DATA TO PROCESS:
+ + + +

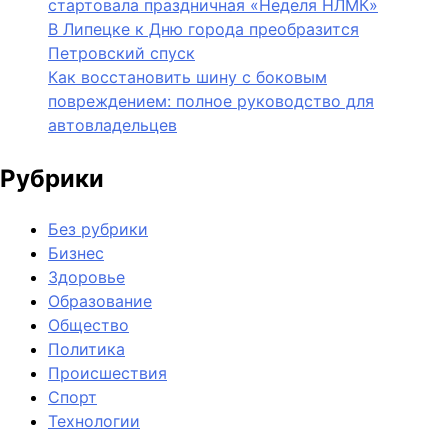
стартовала праздничная «Неделя НЛМК»
В Липецке к Дню города преобразится
Петровский спуск
Как восстановить шину с боковым
повреждением: полное руководство для
автовладельцев
Рубрики
Без рубрики
Бизнес
Здоровье
Образование
Общество
Политика
Происшествия
Спорт
Технологии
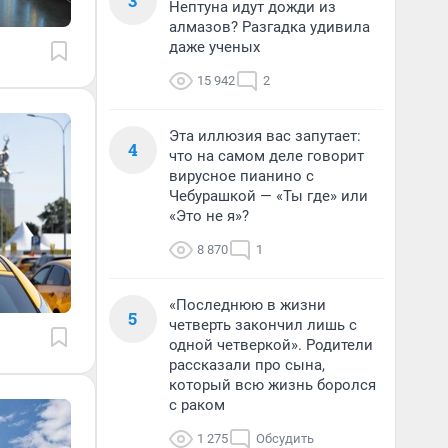
3
Нептуна идут дожди из
алмазов? Разгадка удивила
даже ученых
15 942
2
Эта иллюзия вас запутает:
4
что на самом деле говорит
вирусное пианино с
Чебурашкой — «Ты где» или
«Это не я»?
8 870
1
«Последнюю в жизни
5
четверть закончил лишь с
одной четверкой». Родители
рассказали про сына,
который всю жизнь боролся
с раком
1 275
Обсудить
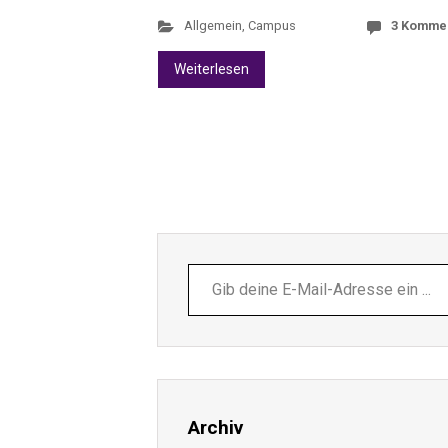
Allgemein
,
Campus
3 Komme
Weiterlesen
Gib
deine
E-
Mail-
Adresse
ein ...
Archiv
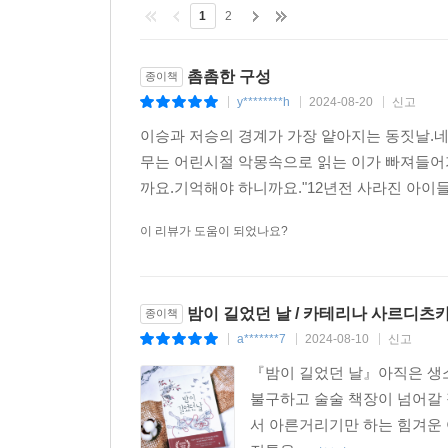
그리고 아스트리드는 알게 되었다. 자신은 어둠 속
1
2
--- p.432
촘촘한 구성
종이책
y********h
2024-08-20
신고
|
|
|
이승과 저승의 경계가 가장 얕아지는 동짓날.
무는 어린시절 악몽속으로 읽는 이가 빠져들어
까요.기억해야 하니까요."12년전 사라진 아이
이 리뷰가 도움이 되었나요?
밤이 길었던 날 / 카테리나 사르디츠
종이책
a*******7
2024-08-10
신고
|
|
|
『밤이 길었던 날』아직은 생소
불구하고 술술 책장이 넘어갈 
서 아른거리기만 하는 힘겨운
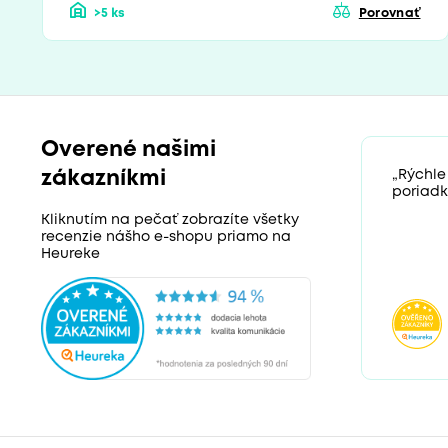
>5 ks
Porovnať
Overené našimi
zákazníkmi
„Rýchle
poriadk
Kliknutím na pečať zobrazíte všetky
recenzie nášho e-shopu priamo na
Heureke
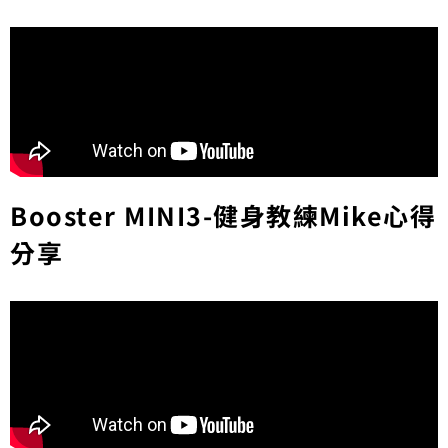
Booster MINI3-健身教練Mike心得
分享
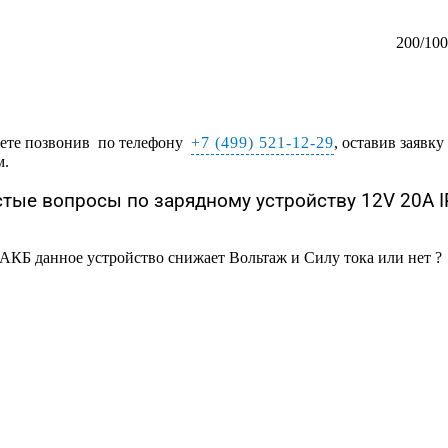
200/100
жете позвонив по телефону
+7 (499) 521-12-29
, оставив заявк
м.
тые вопросы по зарядному устройству 12V 20A 
АКБ данное устройство снижает Вольтаж и Силу тока или нет ?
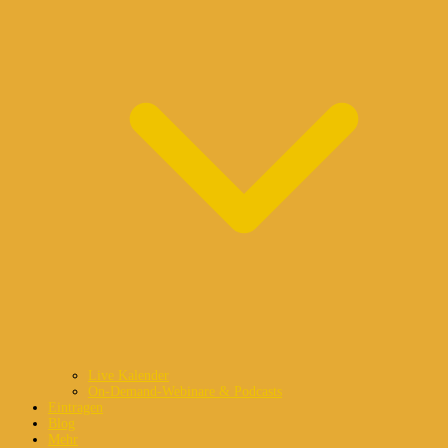
Live Kalender
On-Demand-Webinare & Podcasts
Eintragen
Blog
Mehr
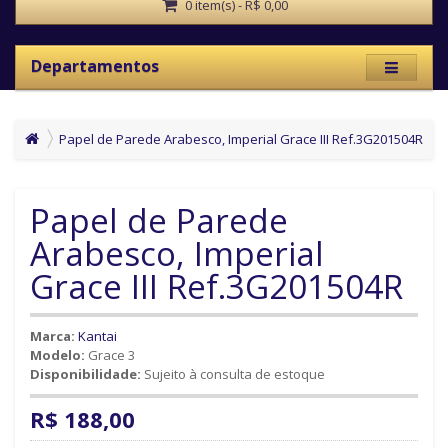
0 item(s) - R$ 0,00
Departamentos
Papel de Parede Arabesco, Imperial Grace III Ref.3G201504R
Papel de Parede
Arabesco, Imperial
Grace III Ref.3G201504R
Marca:
Kantai
Modelo:
Grace 3
Disponibilidade:
Sujeito à consulta de estoque
R$ 188,00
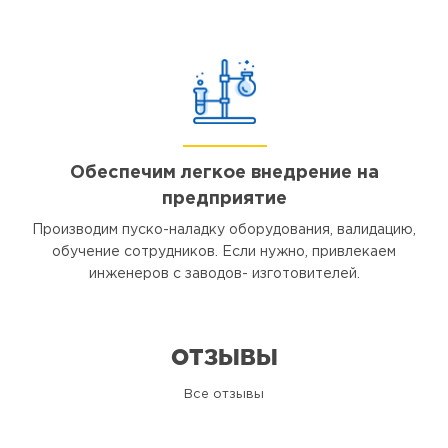
Обеспечим легкое внедрение на
предприятие
Производим пуско-наладку оборудования, валидацию,
обучение сотрудников. Если нужно, привлекаем
инженеров с заводов- изготовителей.
ОТЗЫВЫ
Все отзывы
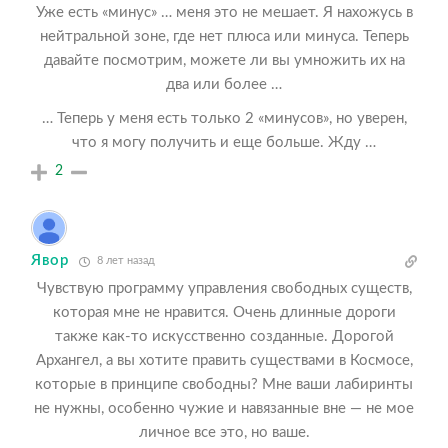
Уже есть «минус» … меня это не мешает. Я нахожусь в
нейтральной зоне, где нет плюса или минуса. Теперь
давайте посмотрим, можете ли вы умножить их на
два или более …
… Теперь у меня есть только 2 «минусов», но уверен,
что я могу получить и еще больше. Жду …
2
Явор
8 лет назад
Чувствую программу управления свободных существ,
которая мне не нравится. Очень длинные дороги
также как-то искусственно созданные. Дорогой
Архангел, а вы хотите править существами в Космосе,
которые в принципе свободны? Мне ваши лабиринты
не нужны, особенно чужие и навязанные вне — не мое
личное все это, но ваше.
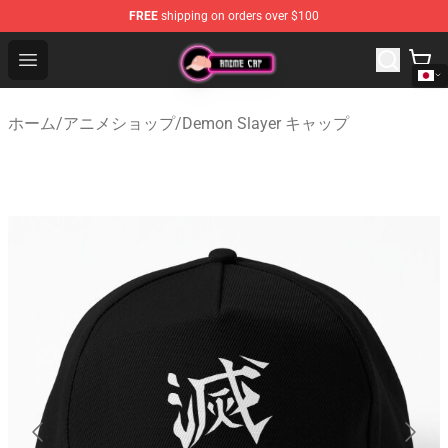
FREE
shipping on orders over $100
Anime Cap Shop - The Best Store of Anime Cap
Open menu
ホーム
/
アニメショップ
/
Demon Slayer キャップ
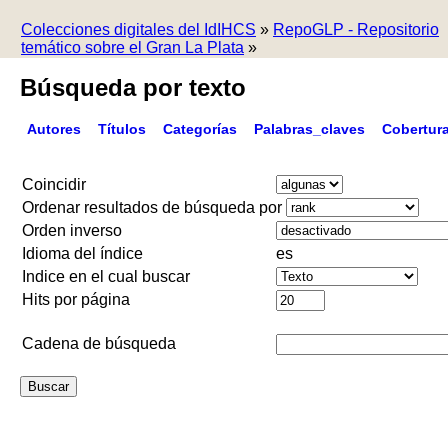
Colecciones digitales del IdIHCS
»
RepoGLP - Repositorio
temático sobre el Gran La Plata
»
Búsqueda por texto
Autores
Títulos
Categorías
Palabras_claves
Cobertur
Coincidir
Ordenar resultados de búsqueda por
Orden inverso
Idioma del índice
es
Indice en el cual buscar
Hits por página
Cadena de búsqueda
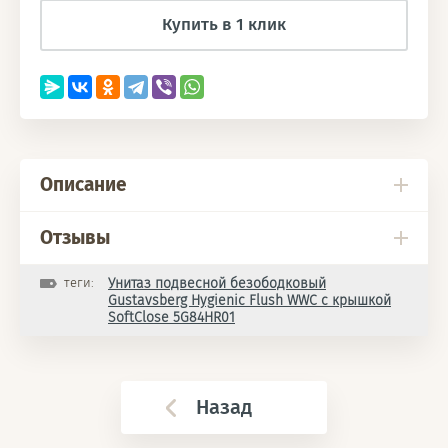
Купить в 1 клик
Описание
Отзывы
теги:
Унитаз подвесной безободковый
Gustavsberg Hygienic Flush WWC с крышкой
SoftClose 5G84HR01
Назад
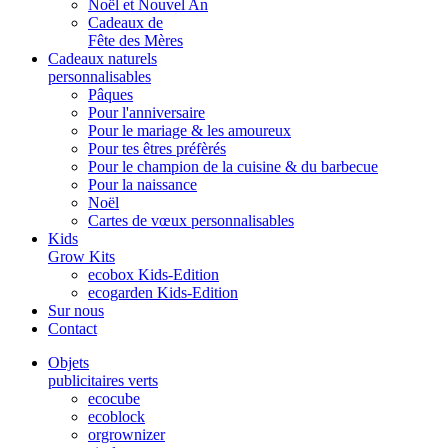
Noël et Nouvel An
Cadeaux de
Fête des Mères
Cadeaux naturels
personnalisables
Pâques
Pour l'anniversaire
Pour le mariage & les amoureux
Pour tes êtres préfèrés
Pour le champion de la cuisine & du barbecue
Pour la naissance
Noël
Cartes de vœux personnalisables
Kids
Grow Kits
ecobox Kids-Edition
ecogarden Kids-Edition
Sur nous
Contact
Objets
publicitaires verts
ecocube
ecoblock
orgrownizer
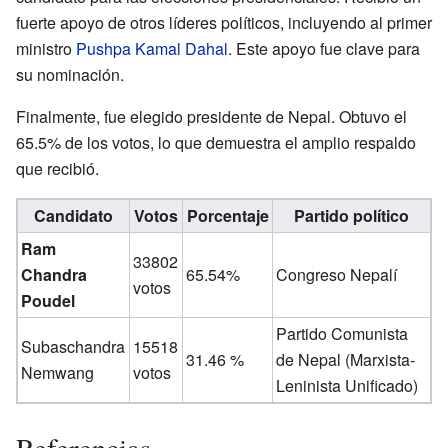
fuerte apoyo de otros líderes políticos, incluyendo al primer
ministro
Pushpa Kamal Dahal
. Este apoyo fue clave para
su nominación.
Finalmente, fue elegido presidente de Nepal. Obtuvo el
65.5% de los votos, lo que demuestra el amplio respaldo
que recibió.
Candidato
Votos
Porcentaje
Partido político
Ram
33802
Chandra
65.54%
Congreso Nepalí
votos
Poudel
Partido Comunista
Subaschandra
15518
31.46 %
de Nepal (Marxista-
Nemwang
votos
Leninista Unificado)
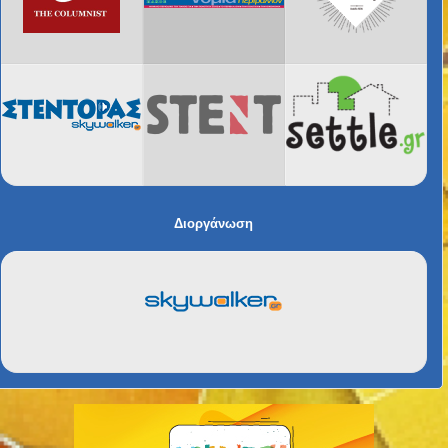
Διοργάνωση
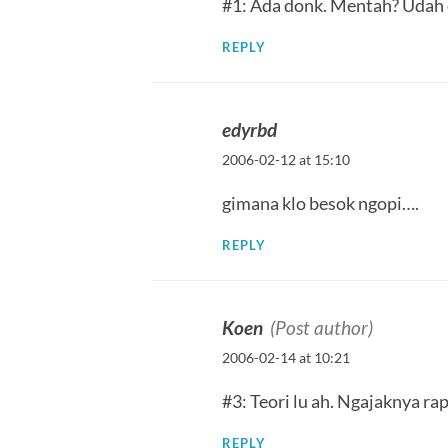
#1: Ada donk. Mentah? Udah d
REPLY
edyrbd
2006-02-12 at 15:10
gimana klo besok ngopi….
REPLY
Koen
(Post author)
2006-02-14 at 10:21
#3: Teori lu ah. Ngajaknya rap
REPLY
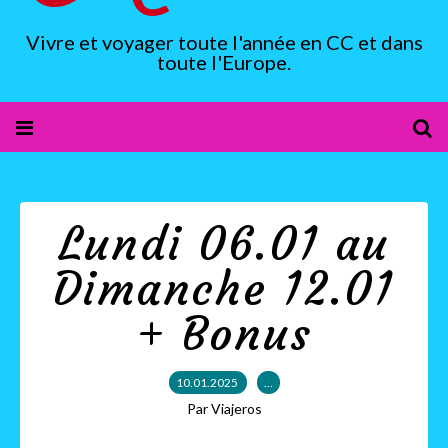
Vivre et voyager toute l'année en CC et dans
toute l'Europe.
Lundi 06.01 au
Dimanche 12.01
+ Bonus
10.01.2025
…
Par Viajeros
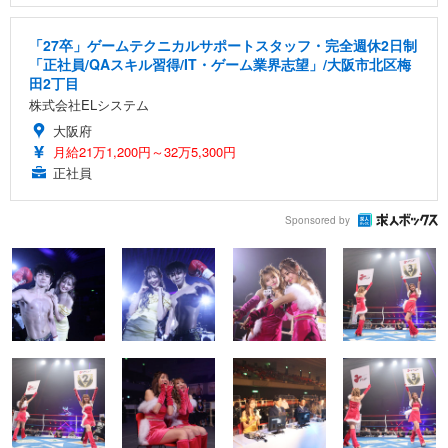
「27卒」ゲームテクニカルサポートスタッフ・完全週休2日制
「正社員/QAスキル習得/IT・ゲーム業界志望」/大阪市北区梅
田2丁目
株式会社ELシステム
大阪府
月給21万1,200円～32万5,300円
正社員
Sponsored by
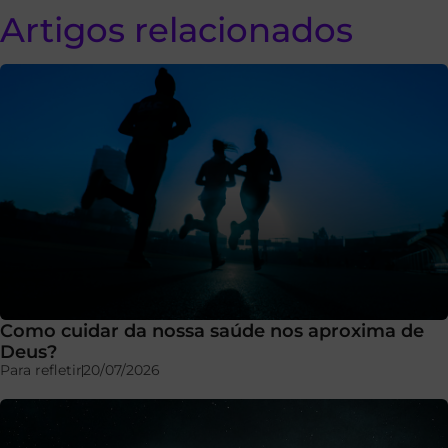
Artigos relacionados
Como cuidar da nossa saúde nos aproxima de
Deus?
Para refletir
20/07/2026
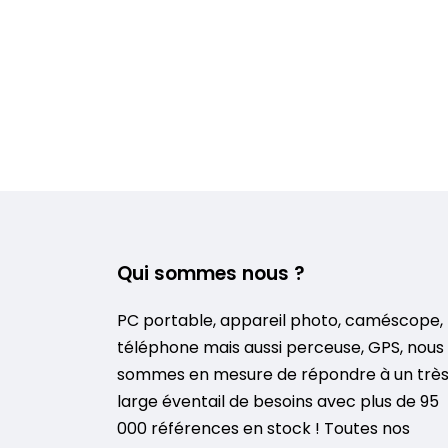
Qui sommes nous ?
PC portable, appareil photo, caméscope,
téléphone mais aussi perceuse, GPS, nous
sommes en mesure de répondre à un trè
large éventail de besoins avec plus de 95
000 références en stock ! Toutes nos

+ + + +

EXERCISE BRIEF:
How many lines in the records hold the string "Arabesco"? Answer with only that number.

TASK ANSWER:
2